• **Brief**
Set down all of the entries below word for word, with the pictures left out.

• **Data shown**
^^^^

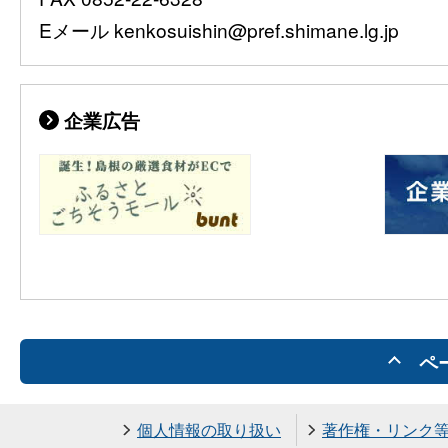
Eメール kenkosuishin@pref.shimane.lg.jp
企業広告
ペ
個人情報の取り扱い
著作権・リンク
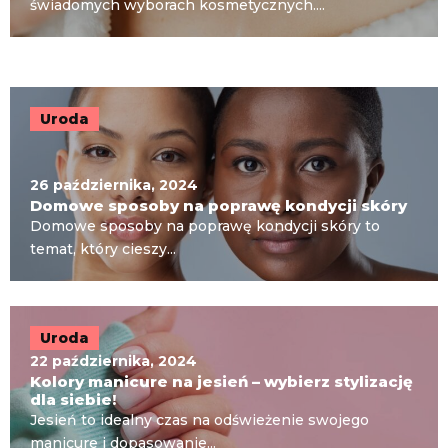
świadomych wyborach kosmetycznych....
Uroda
26 października, 2024
Domowe sposoby na poprawę kondycji skóry
Domowe sposoby na poprawę kondycji skóry to
temat, który cieszy...
Uroda
22 października, 2024
Kolory manicure na jesień – wybierz stylizację
dla siebie!
Jesień to idealny czas na odświeżenie swojego
manicure i dopasowanie...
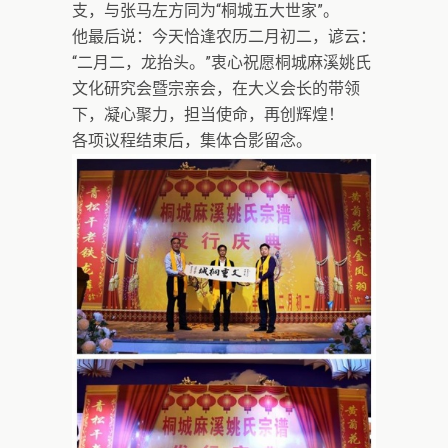
支，与张马左方同为“桐城五大世家”。
他最后说：今天恰逢农历二月初二，谚云：
“二月二，龙抬头。”衷心祝愿桐城麻溪姚氏
文化研究会暨宗亲会，在大义会长的带领
下，凝心聚力，担当使命，再创辉煌！
各项议程结束后，集体合影留念。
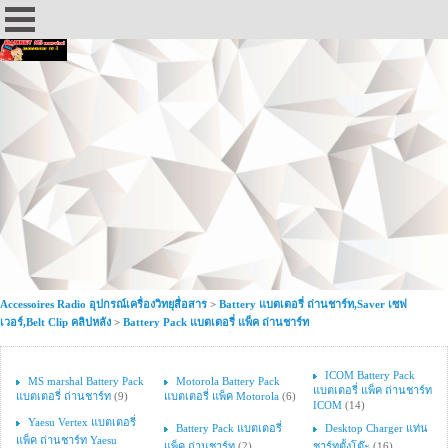
Accessoires Radio อุปกรณ์เครื่องวิทยุสื่อสาร
>
Battery แบตเตอรี่ ถ่านชาร์ท,Saver เซฟ
เวอร์,Belt Clip คลิปหลัง
>
Battery Pack แบตเตอรี่ แพ็ค ถ่านชาร์ท
ICOM Battery Pack
MS marshal Battery Pack
Motorola Battery Pack
แบตเตอรี่ แพ็ค ถ่านชาร์ท
แบตเตอรี่ ถ่านชาร์ท
(9)
แบตเตอรี่ แพ็ค Motorola
(6)
ICOM
(14)
Yaesu Vertex แบตเตอรี่
Battery Pack แบตเตอรี่
Desktop Charger แท่น
แพ็ค ถ่านชาร์ท Yaesu
แพ็ค ถ่านชาร์ท
(2)
ชาร์ทตั้งโต๊ะ
(16)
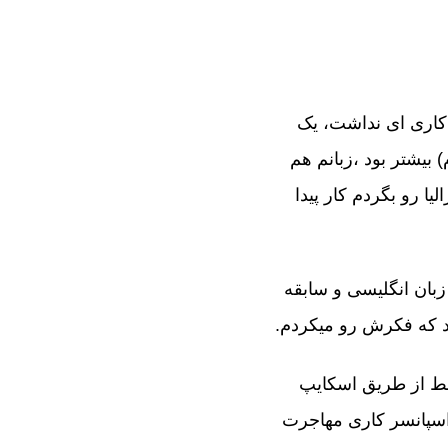
ه کاری ای نداشت، یک
 بیشتر بود ،زبانم هم
 رو بگردم کار پیدا
ان انگلیسی و سابقه
بود که فکرش رو میکردم.
 فقط از طریق اسکایپ
اسپانسر کاری مهاجرت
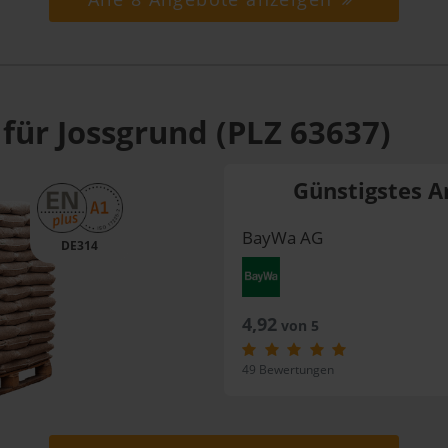
für Jossgrund (PLZ 63637)
Günstigstes A
BayWa AG
DE314
4,92
von 5
49 Bewertungen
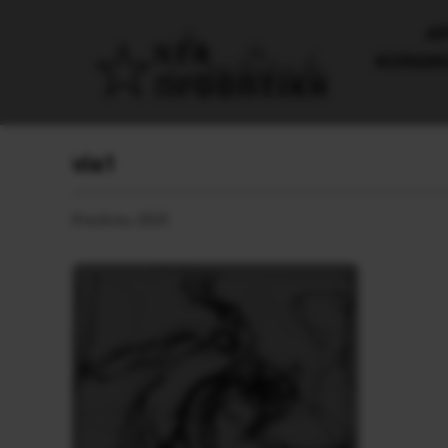
AΡ
ΚΟΙΝΩΝ
via1
8 Ιουλίου, 2025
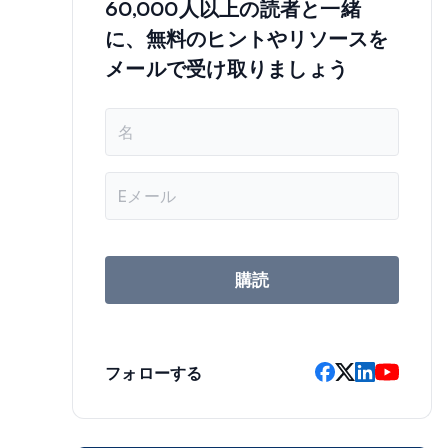
60,000人以上の読者と一緒
に、無料のヒントやリソースを
メールで受け取りましょう
名
前
メ
ー
ル
ア
ド
レ
購読
ス
フォローする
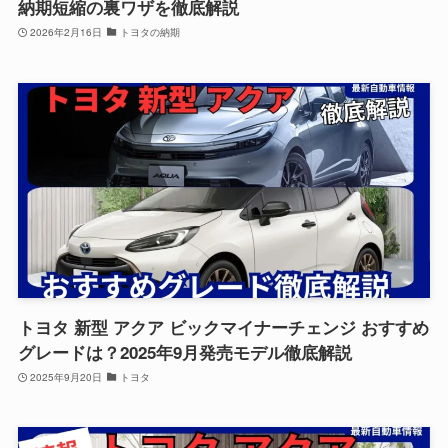
納期短縮の裏ワザを徹底解説
2026年2月16日
トヨタの納期
トヨタ 新型 アクア ビックマイナーチェンジ おすすめ
グレードは？2025年9月発売モデル徹底解説
2025年9月20日
トヨタ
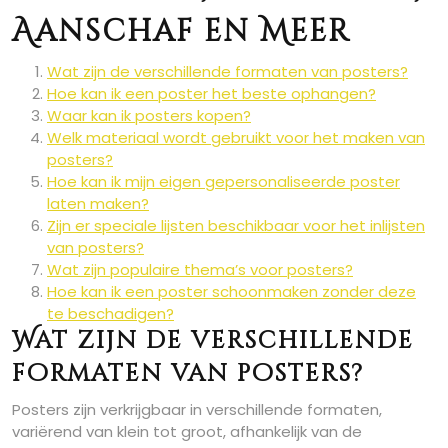
Aanschaf en Meer
Wat zijn de verschillende formaten van posters?
Hoe kan ik een poster het beste ophangen?
Waar kan ik posters kopen?
Welk materiaal wordt gebruikt voor het maken van
posters?
Hoe kan ik mijn eigen gepersonaliseerde poster
laten maken?
Zijn er speciale lijsten beschikbaar voor het inlijsten
van posters?
Wat zijn populaire thema’s voor posters?
Hoe kan ik een poster schoonmaken zonder deze
te beschadigen?
Wat zijn de verschillende
formaten van posters?
Posters zijn verkrijgbaar in verschillende formaten,
variërend van klein tot groot, afhankelijk van de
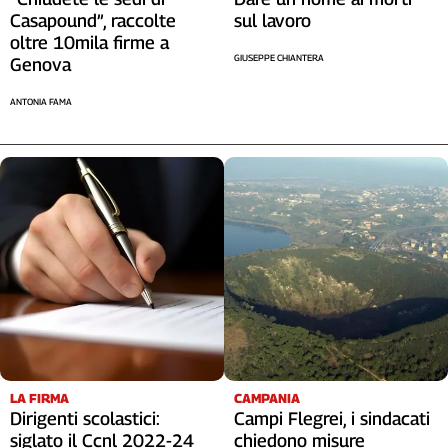
sul lavoro
Casapound”, raccolte
oltre 10mila firme a
GIUSEPPE CHIANTERA
Genova
ANTONIA FAMA
LA FIRMA
CAMPANIA
Dirigenti scolastici:
Campi Flegrei, i sindacati
siglato il Ccnl 2022-24
chiedono misure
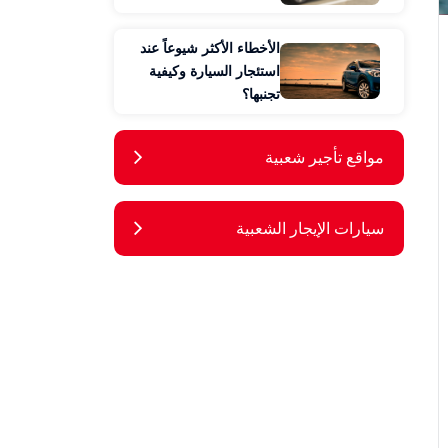
الأخطاء الأكثر شيوعاً عند
استئجار السيارة وكيفية
تجنبها؟
مواقع تأجير شعبية
سيارات الإيجار الشعبية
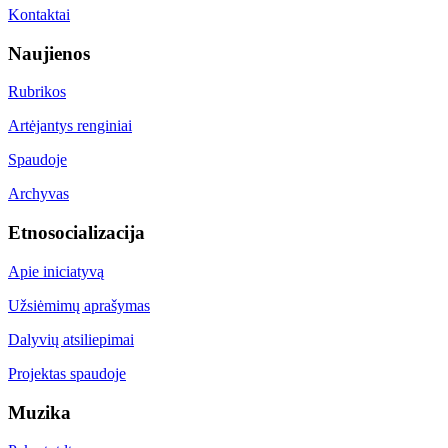
Kontaktai
Naujienos
Rubrikos
Artėjantys renginiai
Spaudoje
Archyvas
Etnosocializacija
Apie iniciatyvą
Užsiėmimų aprašymas
Dalyvių atsiliepimai
Projektas spaudoje
Muzika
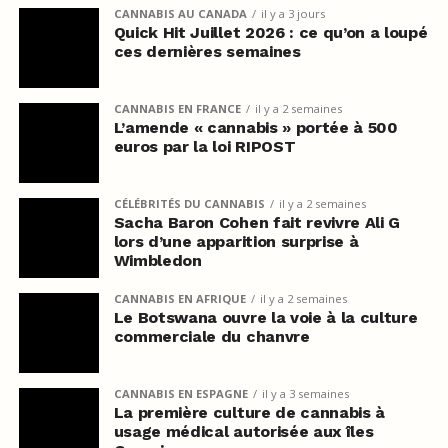
CANNABIS AU CANADA
il y a 3 jours
Quick Hit Juillet 2026 : ce qu’on a loupé
ces dernières semaines
CANNABIS EN FRANCE
il y a 2 semaines
L’amende « cannabis » portée à 500
euros par la loi RIPOST
CÉLÉBRITÉS DU CANNABIS
il y a 2 semaines
Sacha Baron Cohen fait revivre Ali G
lors d’une apparition surprise à
Wimbledon
CANNABIS EN AFRIQUE
il y a 2 semaines
Le Botswana ouvre la voie à la culture
commerciale du chanvre
CANNABIS EN ESPAGNE
il y a 3 semaines
La première culture de cannabis à
usage médical autorisée aux îles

^^^^

• **Expected answer**
Eメール kenkosuishin@pref.shimane.lg.jp
企業広告
ペ
個人情報の取り扱い
著作権・リンク
świadomych wyborach kosmetycznych....
Uroda
26 października, 2024
Domowe sposoby na poprawę kondycji skóry
Domowe sposoby na poprawę kondycji skóry to
temat, który cieszy...
Uroda
22 października, 2024
Kolory manicure na jesień – wybierz stylizację
dla siebie!
Jesień to idealny czas na odświeżenie swojego
manicure i dopasowanie...
支，与张马左方同为“桐城五大世家”。
他最后说：今天恰逢农历二月初二，谚云：
“二月二，龙抬头。”衷心祝愿桐城麻溪姚氏
文化研究会暨宗亲会，在大义会长的带领
下，凝心聚力，担当使命，再创辉煌！
各项议程结束后，集体合影留念。
Accessoires Radio อุปกรณ์เครื่องวิทยุสื่อสาร
>
Battery แบตเตอรี่ ถ่านชาร์ท,Saver เซฟ
เวอร์,Belt Clip คลิปหลัง
>
Battery Pack แบตเตอรี่ แพ็ค ถ่านชาร์ท
ICOM Battery Pack
MS marshal Battery Pack
Motorola Battery Pack
แบตเตอรี่ แพ็ค ถ่านชาร์ท
แบตเตอรี่ ถ่านชาร์ท
(9)
แบตเตอรี่ แพ็ค Motorola
(6)
ICOM
(14)
Yaesu Vertex แบตเตอรี่
Battery Pack แบตเตอรี่
Desktop Charger แท่น
แพ็ค ถ่านชาร์ท Yaesu
แพ็ค ถ่านชาร์ท
(2)
ชาร์ทตั้งโต๊ะ
(16)
ه کاری ای نداشت، یک
 بیشتر بود ،زبانم هم
 رو بگردم کار پیدا
ان انگلیسی و سابقه
بود که فکرش رو میکردم.
 فقط از طریق اسکایپ
اسپانسر کاری مهاجرت
für Jossgrund (PLZ 63637)
Günstigstes A
BayWa AG
DE314
4,92
von 5
49 Bewertungen
AΡ
ΚΟΙΝΩΝ
via1
8 Ιουλίου, 2025
60,000人以上の読者と一緒
に、無料のヒントやリソースを
メールで受け取りましょう
名
前
メ
ー
ル
ア
ド
レ
購読
ス
フォローする
納期短縮の裏ワザを徹底解説
2026年2月16日
トヨタの納期
トヨタ 新型 アクア ビックマイナーチェンジ おすすめ
グレードは？2025年9月発売モデル徹底解説
2025年9月20日
トヨタ
Aanschaf en Meer
Wat zijn de verschillende formaten van posters?
Hoe kan ik een poster het beste ophangen?
Waar kan ik posters kopen?
Welk materiaal wordt gebruikt voor het maken van
posters?
Hoe kan ik mijn eigen gepersonaliseerde poster
laten maken?
Zijn er speciale lijsten beschikbaar voor het inlijsten
van posters?
Wat zijn populaire thema’s voor posters?
Hoe kan ik een poster schoonmaken zonder deze
te beschadigen?
Wat zijn de verschillende
formaten van posters?
Posters zijn verkrijgbaar in verschillende formaten,
variërend van klein tot groot, afhankelijk van de
sul lavoro
Casapound”, raccolte
oltre 10mila firme a
GIUSEPPE CHIANTERA
Genova
ANTONIA FAMA
LA FIRMA
CAMPANIA
Dirigenti scolastici:
Campi Flegrei, i sindacati
siglato il Ccnl 2022-24
chiedono misure
الأخطاء الأكثر شيوعاً عند
استئجار السيارة وكيفية
تجنبها؟
مواقع تأجير شعبية
سيارات الإيجار الشعبية
Kontaktai
Naujienos
Rubrikos
Artėjantys renginiai
Spaudoje
Archyvas
Etnosocializacija
Apie iniciatyvą
Užsiėmimų aprašymas
Dalyvių atsiliepimai
Projektas spaudoje
Muzika
CANNABIS AU CANADA
il y a 3 jours
Quick Hit Juillet 2026 : ce qu’on a loupé
ces dernières semaines
CANNABIS EN FRANCE
il y a 2 semaines
L’amende « cannabis » portée à 500
euros par la loi RIPOST
CÉLÉBRITÉS DU CANNABIS
il y a 2 semaines
Sacha Baron Cohen fait revivre Ali G
lors d’une apparition surprise à
Wimbledon
CANNABIS EN AFRIQUE
il y a 2 semaines
Le Botswana ouvre la voie à la culture
commerciale du chanvre
CANNABIS EN ESPAGNE
il y a 3 semaines
La première culture de cannabis à
usage médical autorisée aux îles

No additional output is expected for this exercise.